Distributed Safety Arrives

In the beginning, all control was distributed in the field near each particular process. Much of this control was manual, with islands of pneumatic-based automation. Then came the inaptly named "distributed control system," which was, in fact, centralized automation in the control room and its environs via monolithic centralized controllers and accompanying I/O.

But smart instruments, local valve controllers, digital fieldbus networks and other new technologies moved control out into the field—closer to the processes and often to field-based operations personnel. This resulted in the current architecture of most process automation systems, namely, distributed control with automation and operator interfaces applied as needed in the control room and throughout the plant.

Process safety systems are following much the same path: first distributed, or often non-existent systems; then centralized via triple-modular-redundant safety controllers and local I/O; and now distributed via SIL-rated safety networks connected to safety-rated intelligent I/O, and via ever smarter and often redundant instruments and controllers.

Distributed safety is relatively new, and in the present litigious climate, many end users are reluctant to discuss safety systems. But the process safety market is growing rapidly, say analysts at Frost & Sullivan in its recent "Strategic Analysis of the European Process Safety Market" study. It predicts that Europe's process safety market will grow from just over $459 million in 2010 to more than $632 million by 2016. Part of this growth will come from distributed safety systems because they provide advantages over centralized safety.

Even process plants that don't directly purchase and implement distributed safety systems often find their facilities abound with the same in the form of process skids and packaging machines purchased from OEMs. These often have their own safety controls and at least some limited operator interface (see "Stealth Distributed Safety" in this article.)

In some instances, these skids and machines are purchased without automation, and instead are controlled by the plant's existing automation system. But even then, some safety-related control and limited operator interface are often retained to ensure safe local operation and shutdown in the event of failure of the main automation system.

Many of the advantages of distributed safety are similar to those realized with distributed control. Chief among them are independent operation and safe shutdown in the event of failure of the main automation system.
The components of safety systems in process plants are also similar to those used in distributed control. Some areas in process plants are potentially more dangerous than others, and these areas make particularly good candidates for distributed safety systems.

Taking Safety Underground

Marcus Hedlund, control engineer at Borealis AB (www.borealisgroup.com) in Stenungsund Cracker, Sweden, installed a Honeywell Safety Manager (SM) system in an underground mining cavern (Figure 1).
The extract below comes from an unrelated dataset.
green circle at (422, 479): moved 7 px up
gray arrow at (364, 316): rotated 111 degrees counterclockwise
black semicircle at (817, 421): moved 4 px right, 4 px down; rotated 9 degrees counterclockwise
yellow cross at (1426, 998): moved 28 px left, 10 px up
"Borealis installed a SM in the control building with distributed remote safety-rated I/O close to the cavern, roughly 1.5 km away," explains Hedlund. "The main benefit is that all safety functions can be programmed in one environment. Minimizing the number of systems involved is important since most of the challenges in an installation are in the interface between systems."

The Borealis application used distributed smart safety I/O communicating over Honeywell's (http://hpsweb.honeywell.com) SIL 3-rated SafeNet communication network via a redundant fiber-optic link. Another aspect of distributed safety was the local operator interface.

"There is a view-only operator station in the instrumentation room close to the cavern. This is mainly used for instrument technicians and electricians when performing troubleshooting. The main operator station is in the main control building, and only keyboard/video/mouse signals are communicated to the remote location. This simplifies maintenance, but it's also for safety reasons. Other local operator interface input consists of a few pushbuttons for emergency stop and reset," adds Hedlund.

"With full integration of the SM in the Experion DCS system, the safety functions are very clearly presented to the operators. This helps the operators a lot in troubleshooting, since safety is now out of the black box," says Hedlund.

Erik de Groot, marketing manager for safety systems at Honeywell, adds, "Everything can be programmed with the same functions. This greatly simplifies engineering, since many control and safety functions have I/O in both locations, such as alarms and overrides in the control room and transmitters and command signals in the remote location."

Another major advantage of distributed safety is easier future expansion. "Remote I/O installations are more scalable than cabled installations. Cable installations are normally done with 25% spare capacity, whereas a remote I/O installation can have virtually unlimited spare capacity simply by adding remote I/O modules," concludes de Groot.

Simplifying Distributed Safety

In many cases, simpler is better and more reliable, particularly when implementing a critical function such as safety. "Most centralized safety PLCs or DCSes cover multiple process units and, in some cases, an entire facility," says Angela Summers, president of SIS-Tech Solutions (www.sis-tech.com).

"In such a system, central system performance impacts multiple units, and its operation and maintenance can be a constraint for process turnarounds. In many cases, a distributed safety system can be less complex, easier to implement and maintain, and significantly more cost-effective," adds Summers.